While 70% of the 2,500 investors with assets of between $1 million and $10 million participating in the study have had an advisor since an average age of age of 43, that relationship isn't always exclusive: just over a third, (34%) say they have "two or more" advisors. These relationships last an average of 10 years. Of the 30% that don't currently have an advisor, nearly half said they plan to find an advisor within a year, and "more than a quarter of those are likely to use an independent advisor," according to the study.

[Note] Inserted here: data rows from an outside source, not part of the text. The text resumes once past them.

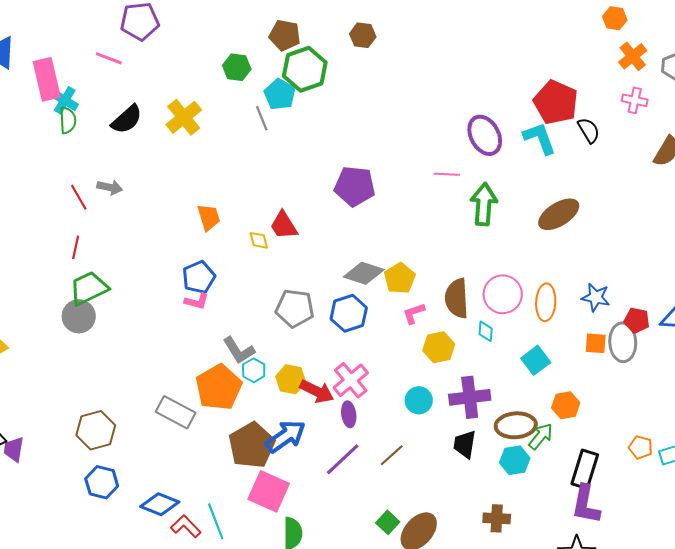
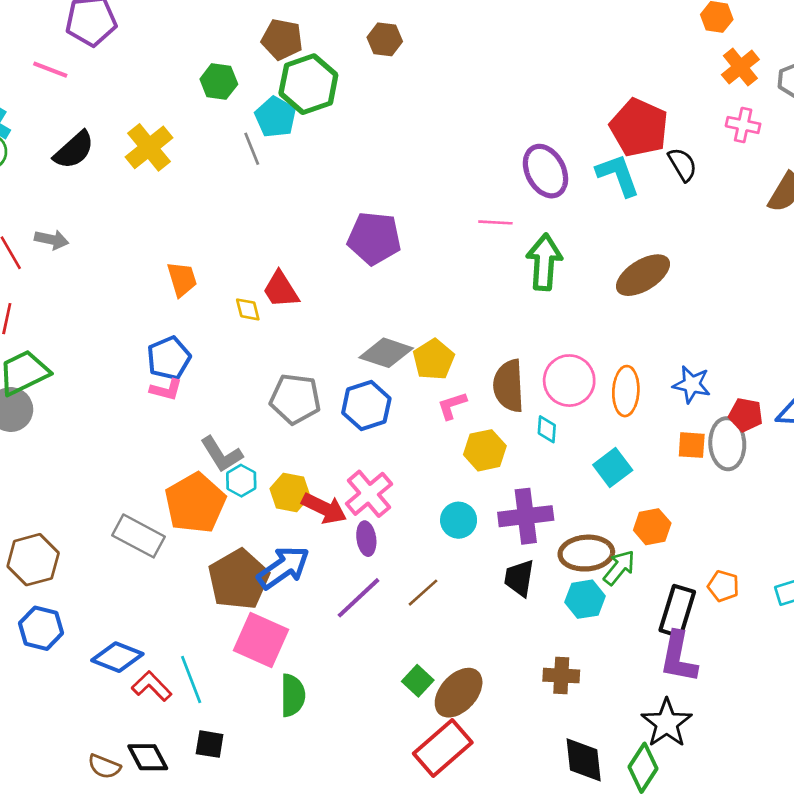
orange pentagon: (641, 447) -> (723, 586), moved

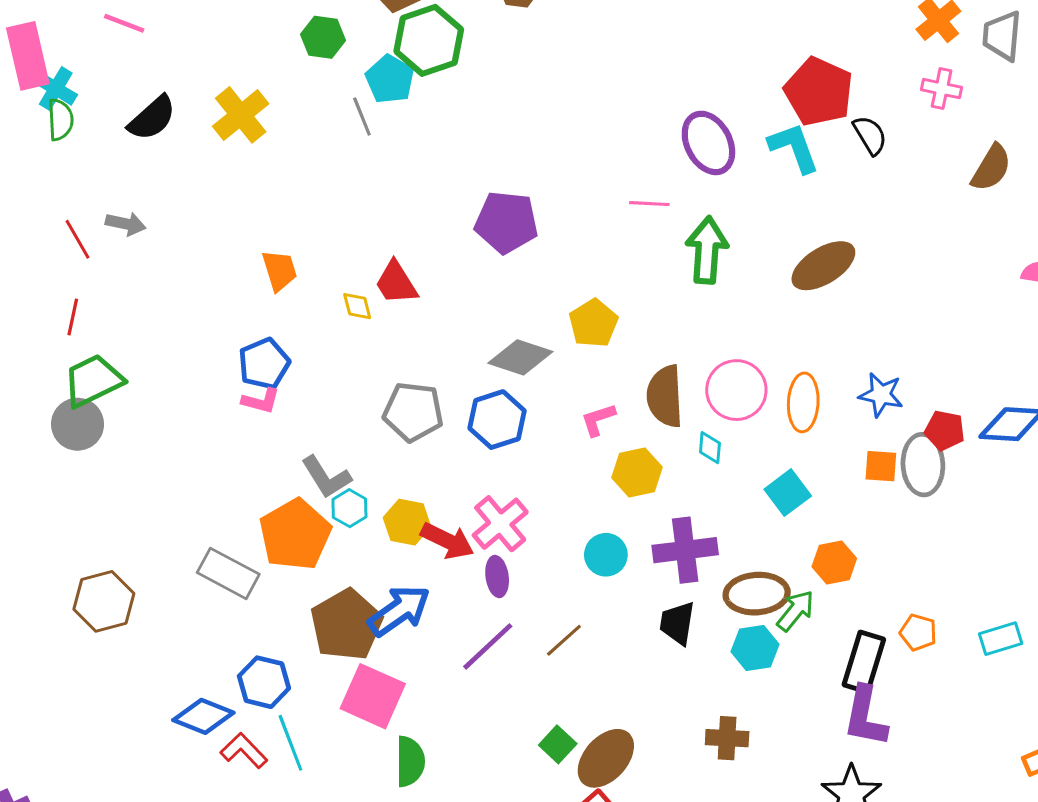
yellow pentagon: (434, 359) -> (593, 323), moved
blue hexagon: (41, 628) -> (264, 682), moved

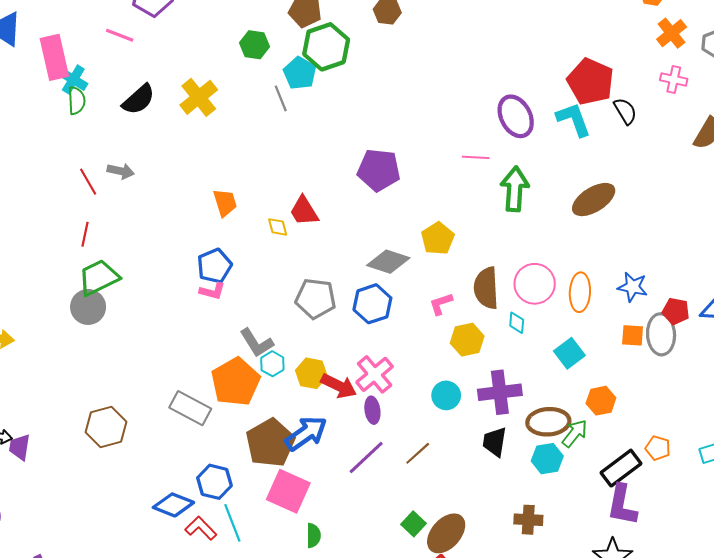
black rectangle: (864, 662) -> (621, 468), turned 36
green semicircle: (410, 761) -> (313, 535), size x0.7

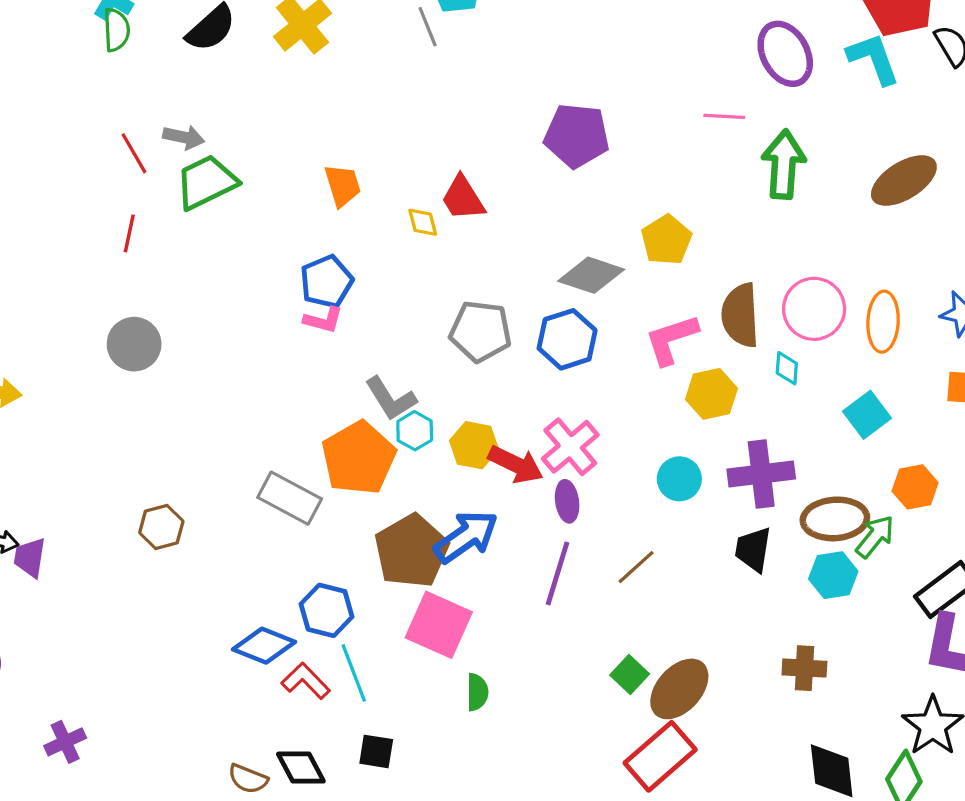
green trapezoid: (99, 277) -> (206, 182), moved
pink L-shape: (441, 304) -> (671, 339), size x1.5
brown hexagon: (106, 427) -> (161, 527), size x0.7
purple line: (366, 458) -> (557, 573), turned -30

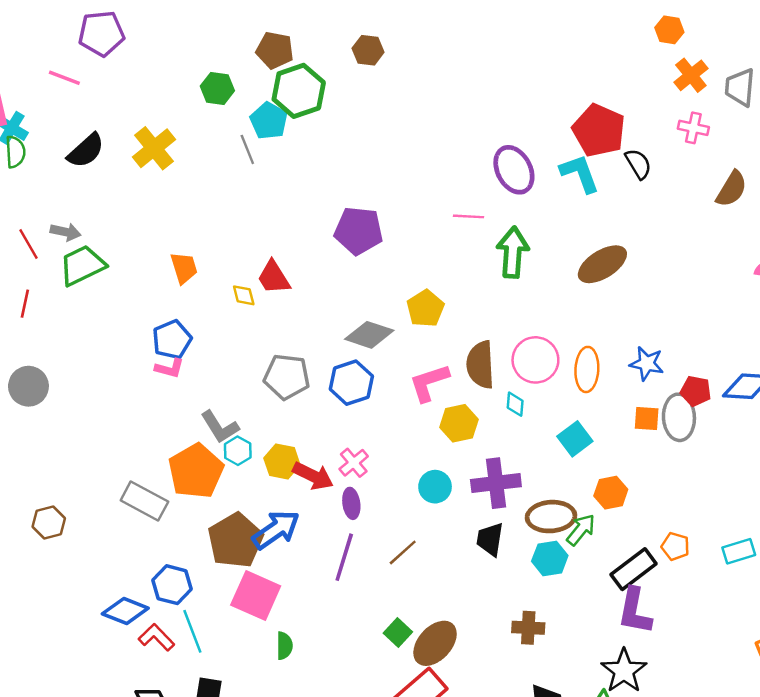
pink cross: (570, 447) -> (354, 463), size x0.7

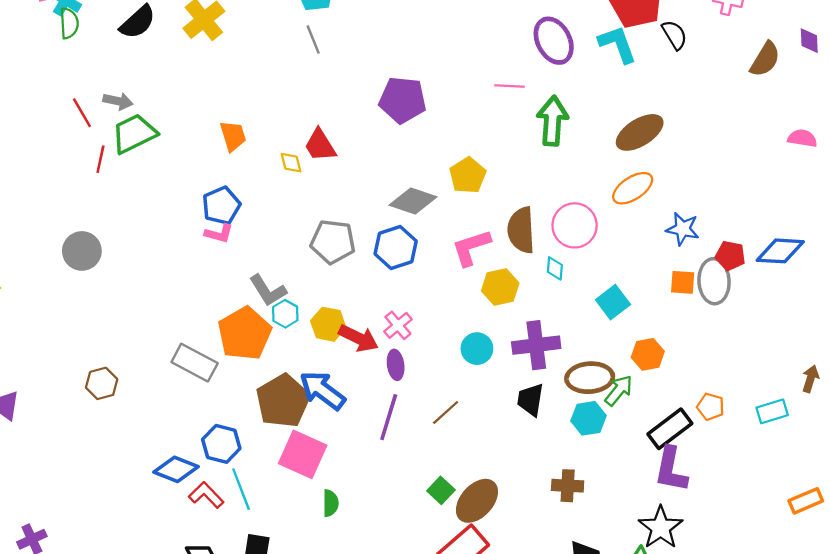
gray line: (247, 149) -> (313, 39), moved
red line: (25, 304) -> (100, 159), moved
orange ellipse: (587, 369) -> (633, 188), moved, turned 54
blue arrow: (276, 530) -> (322, 390), turned -108

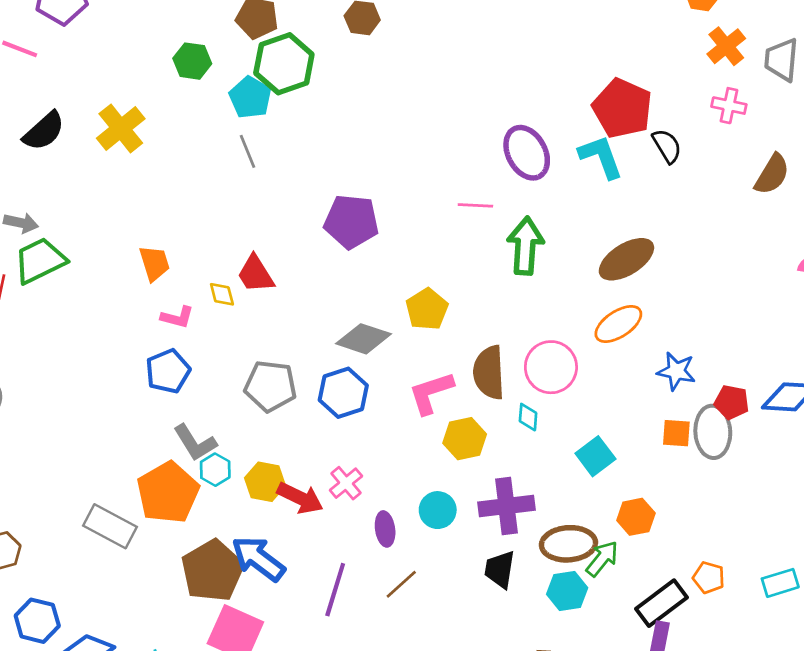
blue pentagon: (221, 206) -> (168, 371), moved
pink L-shape: (219, 234) -> (177, 317), moved
purple ellipse: (396, 365) -> (385, 529), moved
blue hexagon: (221, 444) -> (37, 621), moved

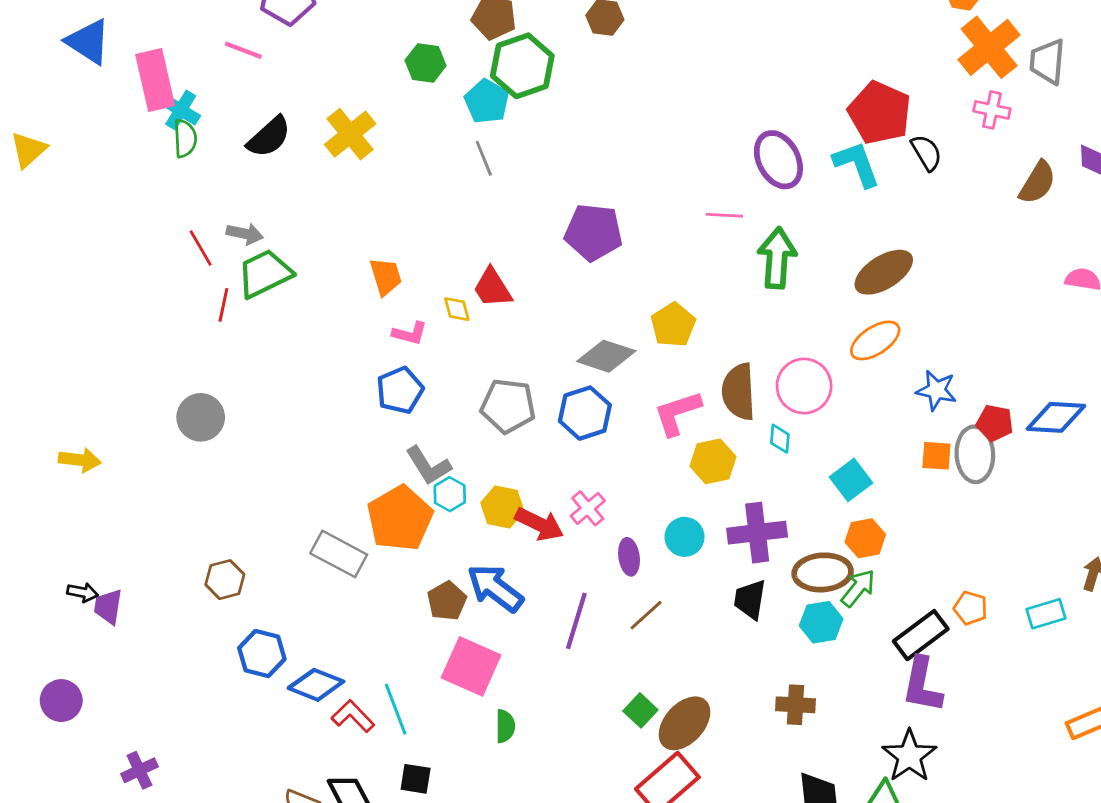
orange cross: (726, 46) -> (989, 47), size x1.5
orange hexagon: (636, 517) -> (865, 538), moved
brown pentagon: (212, 571) -> (447, 601), size x0.6

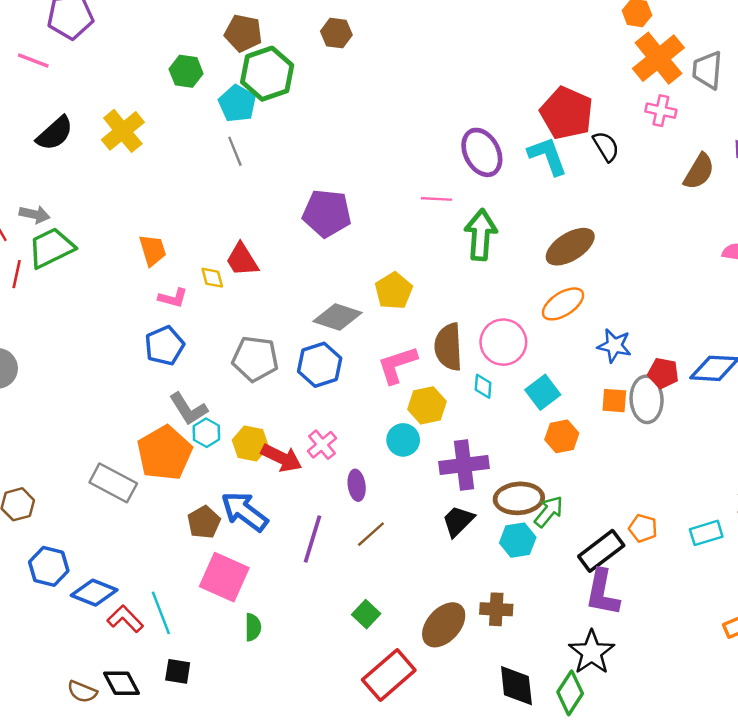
cyan square: (851, 480) -> (543, 392), moved
cyan circle: (685, 537) -> (403, 440), moved
orange hexagon: (865, 538) -> (562, 436), moved
black trapezoid: (750, 599) -> (458, 521), turned 36
brown ellipse: (685, 723) -> (444, 625), moved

Of the millionaires who already have an advisor, 22% get advice from independent advisors, and they place more of their investable wealth with independent advisors than any other category of advisor, an average of 56% of their assets. Participants who selected independent advisors did so because they felt (73%) that independent advisors put the client's "interests ahead of the firm's;" made objective recommendations (68%); and did not push (61%) "a particular firm's products."

Overall, the millionaires who participated in the Study are positive in their outlook for five "Current Confidence" factors: "the stock market, consumer spending, the economy, business spending and the value of real estate." The survey participants say they are much more "cautious" in their outlook for next year, though they appear to be treating that less-positive outlook as a potential buying opportunity, with only 6% saying they'd invest less in stocks next year, and 30% saying the would invest more in stocks. "What this shows," says FRIAG Senior VP Emily Chien, in the announcement, "is that a tentative outlook by millionaires does not necessarily mean a reduction in investment activity."